Whenever a line of the records below contains the word "Alfredha", copy that line.

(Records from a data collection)
————

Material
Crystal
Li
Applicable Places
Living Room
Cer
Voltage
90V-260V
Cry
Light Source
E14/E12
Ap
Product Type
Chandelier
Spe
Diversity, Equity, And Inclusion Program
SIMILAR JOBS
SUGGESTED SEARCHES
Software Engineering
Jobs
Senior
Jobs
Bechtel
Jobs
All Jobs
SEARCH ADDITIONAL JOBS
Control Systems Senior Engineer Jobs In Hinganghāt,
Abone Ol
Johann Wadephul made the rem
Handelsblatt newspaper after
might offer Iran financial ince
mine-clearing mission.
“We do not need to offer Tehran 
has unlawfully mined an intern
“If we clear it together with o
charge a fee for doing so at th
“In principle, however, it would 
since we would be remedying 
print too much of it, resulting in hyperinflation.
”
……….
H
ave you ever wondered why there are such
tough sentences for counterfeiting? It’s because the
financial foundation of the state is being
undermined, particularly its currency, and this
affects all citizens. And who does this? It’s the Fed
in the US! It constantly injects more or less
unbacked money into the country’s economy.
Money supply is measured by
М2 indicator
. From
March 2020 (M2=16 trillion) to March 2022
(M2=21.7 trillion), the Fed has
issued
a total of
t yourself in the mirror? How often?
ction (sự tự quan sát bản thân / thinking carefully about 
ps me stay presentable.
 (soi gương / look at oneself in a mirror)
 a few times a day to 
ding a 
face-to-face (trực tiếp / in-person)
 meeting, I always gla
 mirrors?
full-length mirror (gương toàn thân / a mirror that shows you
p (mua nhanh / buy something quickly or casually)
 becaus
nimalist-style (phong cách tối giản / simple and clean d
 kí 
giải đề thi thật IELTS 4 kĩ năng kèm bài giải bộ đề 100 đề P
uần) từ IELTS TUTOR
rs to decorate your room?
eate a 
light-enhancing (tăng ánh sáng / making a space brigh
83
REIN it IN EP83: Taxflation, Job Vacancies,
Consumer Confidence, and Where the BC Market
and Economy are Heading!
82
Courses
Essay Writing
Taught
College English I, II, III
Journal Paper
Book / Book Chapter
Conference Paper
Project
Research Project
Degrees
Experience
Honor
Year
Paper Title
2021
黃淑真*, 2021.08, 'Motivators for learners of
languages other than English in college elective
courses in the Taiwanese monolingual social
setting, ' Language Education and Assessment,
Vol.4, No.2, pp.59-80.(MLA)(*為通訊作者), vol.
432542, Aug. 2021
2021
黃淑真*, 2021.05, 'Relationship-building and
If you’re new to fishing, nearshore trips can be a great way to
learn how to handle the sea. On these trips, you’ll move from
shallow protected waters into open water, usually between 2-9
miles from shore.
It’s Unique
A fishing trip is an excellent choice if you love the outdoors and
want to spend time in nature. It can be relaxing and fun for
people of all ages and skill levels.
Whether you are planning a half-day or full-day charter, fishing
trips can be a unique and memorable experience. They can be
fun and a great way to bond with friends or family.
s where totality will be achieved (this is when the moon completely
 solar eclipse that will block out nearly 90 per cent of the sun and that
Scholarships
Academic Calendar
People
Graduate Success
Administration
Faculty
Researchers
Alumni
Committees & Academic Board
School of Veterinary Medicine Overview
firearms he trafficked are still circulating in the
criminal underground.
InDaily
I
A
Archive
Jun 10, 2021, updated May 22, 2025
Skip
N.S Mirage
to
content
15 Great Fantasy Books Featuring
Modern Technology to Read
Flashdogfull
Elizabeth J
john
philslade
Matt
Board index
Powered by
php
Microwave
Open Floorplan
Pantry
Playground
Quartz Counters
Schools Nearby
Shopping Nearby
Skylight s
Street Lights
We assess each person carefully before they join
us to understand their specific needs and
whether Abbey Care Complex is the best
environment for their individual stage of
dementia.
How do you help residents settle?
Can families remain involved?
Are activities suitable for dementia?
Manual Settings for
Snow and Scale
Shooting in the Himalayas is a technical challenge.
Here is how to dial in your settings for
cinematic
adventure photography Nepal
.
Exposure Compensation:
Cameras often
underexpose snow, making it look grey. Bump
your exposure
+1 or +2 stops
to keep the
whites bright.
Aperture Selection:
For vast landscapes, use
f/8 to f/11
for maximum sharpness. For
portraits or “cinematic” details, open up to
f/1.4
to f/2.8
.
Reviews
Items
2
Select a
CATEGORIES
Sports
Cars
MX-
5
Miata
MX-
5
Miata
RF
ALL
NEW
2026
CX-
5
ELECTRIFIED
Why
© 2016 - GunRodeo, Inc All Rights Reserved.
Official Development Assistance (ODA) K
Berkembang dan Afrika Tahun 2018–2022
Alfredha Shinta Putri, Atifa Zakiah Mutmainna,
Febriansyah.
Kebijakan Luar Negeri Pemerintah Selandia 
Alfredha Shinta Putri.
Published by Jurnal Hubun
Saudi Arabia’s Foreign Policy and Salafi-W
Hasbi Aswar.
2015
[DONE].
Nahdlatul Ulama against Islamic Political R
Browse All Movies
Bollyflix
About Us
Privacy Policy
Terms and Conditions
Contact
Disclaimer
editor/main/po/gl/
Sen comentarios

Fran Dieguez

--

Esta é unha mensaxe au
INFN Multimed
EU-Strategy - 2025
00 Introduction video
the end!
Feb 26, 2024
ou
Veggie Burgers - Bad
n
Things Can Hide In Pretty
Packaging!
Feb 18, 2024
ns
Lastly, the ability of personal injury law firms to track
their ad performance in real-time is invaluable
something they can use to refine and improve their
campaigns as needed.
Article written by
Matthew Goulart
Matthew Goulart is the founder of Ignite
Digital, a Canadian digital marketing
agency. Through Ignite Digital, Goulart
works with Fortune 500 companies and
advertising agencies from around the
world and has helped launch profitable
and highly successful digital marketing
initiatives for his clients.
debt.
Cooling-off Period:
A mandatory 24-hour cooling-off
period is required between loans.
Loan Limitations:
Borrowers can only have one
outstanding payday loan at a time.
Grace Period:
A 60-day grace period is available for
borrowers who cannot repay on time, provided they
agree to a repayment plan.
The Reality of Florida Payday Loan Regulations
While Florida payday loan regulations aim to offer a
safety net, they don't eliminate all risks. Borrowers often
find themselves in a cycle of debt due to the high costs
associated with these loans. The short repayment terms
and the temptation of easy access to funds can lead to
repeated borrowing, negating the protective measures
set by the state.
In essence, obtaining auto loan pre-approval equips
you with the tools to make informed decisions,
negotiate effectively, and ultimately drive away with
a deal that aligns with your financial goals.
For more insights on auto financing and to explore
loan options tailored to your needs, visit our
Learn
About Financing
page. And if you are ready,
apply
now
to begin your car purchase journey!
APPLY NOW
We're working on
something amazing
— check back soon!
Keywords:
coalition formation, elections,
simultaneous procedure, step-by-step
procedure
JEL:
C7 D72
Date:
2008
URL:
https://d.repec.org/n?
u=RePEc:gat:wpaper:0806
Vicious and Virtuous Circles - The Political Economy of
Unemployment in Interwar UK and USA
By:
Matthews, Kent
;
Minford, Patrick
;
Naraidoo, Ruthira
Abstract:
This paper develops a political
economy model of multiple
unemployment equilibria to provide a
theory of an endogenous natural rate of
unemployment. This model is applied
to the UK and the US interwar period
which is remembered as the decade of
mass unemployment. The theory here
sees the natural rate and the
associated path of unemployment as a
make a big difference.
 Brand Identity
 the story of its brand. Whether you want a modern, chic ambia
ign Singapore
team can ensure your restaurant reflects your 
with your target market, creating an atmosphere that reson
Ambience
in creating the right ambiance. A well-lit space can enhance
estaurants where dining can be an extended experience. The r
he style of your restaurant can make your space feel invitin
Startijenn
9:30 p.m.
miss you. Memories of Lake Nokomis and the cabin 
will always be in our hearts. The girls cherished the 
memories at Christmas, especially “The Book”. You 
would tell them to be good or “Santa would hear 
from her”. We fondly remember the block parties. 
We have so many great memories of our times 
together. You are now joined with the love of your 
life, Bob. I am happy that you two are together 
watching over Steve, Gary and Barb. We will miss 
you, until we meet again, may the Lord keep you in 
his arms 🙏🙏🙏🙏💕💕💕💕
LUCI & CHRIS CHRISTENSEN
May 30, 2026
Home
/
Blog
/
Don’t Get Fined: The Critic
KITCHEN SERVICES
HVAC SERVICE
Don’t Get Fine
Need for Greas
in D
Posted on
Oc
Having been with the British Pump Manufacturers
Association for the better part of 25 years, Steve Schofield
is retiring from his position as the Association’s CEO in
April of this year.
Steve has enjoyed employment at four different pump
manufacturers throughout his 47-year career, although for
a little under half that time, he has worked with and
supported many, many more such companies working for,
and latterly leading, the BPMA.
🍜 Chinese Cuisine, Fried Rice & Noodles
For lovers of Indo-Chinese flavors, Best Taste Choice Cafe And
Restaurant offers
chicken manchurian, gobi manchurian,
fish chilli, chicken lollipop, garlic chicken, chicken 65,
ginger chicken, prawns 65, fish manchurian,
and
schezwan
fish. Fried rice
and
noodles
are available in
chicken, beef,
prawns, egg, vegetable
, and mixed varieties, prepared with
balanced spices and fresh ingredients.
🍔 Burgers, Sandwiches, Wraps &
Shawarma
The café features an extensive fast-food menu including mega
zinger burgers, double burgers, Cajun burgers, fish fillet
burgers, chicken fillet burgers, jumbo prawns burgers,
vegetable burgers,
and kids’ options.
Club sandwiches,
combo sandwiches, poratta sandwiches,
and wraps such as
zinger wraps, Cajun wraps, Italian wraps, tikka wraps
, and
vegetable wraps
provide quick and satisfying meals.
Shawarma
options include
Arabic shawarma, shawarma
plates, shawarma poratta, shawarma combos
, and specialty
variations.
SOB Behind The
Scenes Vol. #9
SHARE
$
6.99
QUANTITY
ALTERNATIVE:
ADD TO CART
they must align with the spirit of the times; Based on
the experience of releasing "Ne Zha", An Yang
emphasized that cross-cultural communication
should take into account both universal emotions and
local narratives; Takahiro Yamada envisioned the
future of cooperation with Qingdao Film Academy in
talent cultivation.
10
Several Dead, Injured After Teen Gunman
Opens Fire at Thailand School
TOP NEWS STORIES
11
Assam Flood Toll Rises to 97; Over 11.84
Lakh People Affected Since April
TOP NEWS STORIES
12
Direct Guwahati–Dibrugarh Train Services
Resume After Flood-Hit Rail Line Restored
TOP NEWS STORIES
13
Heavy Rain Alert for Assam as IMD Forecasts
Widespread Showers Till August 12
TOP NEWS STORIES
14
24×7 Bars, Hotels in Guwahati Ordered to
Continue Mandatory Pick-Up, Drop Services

————

[Finished task]
Alfredha Shinta Putri, Atifa Zakiah Mutmainna,
Alfredha Shinta Putri.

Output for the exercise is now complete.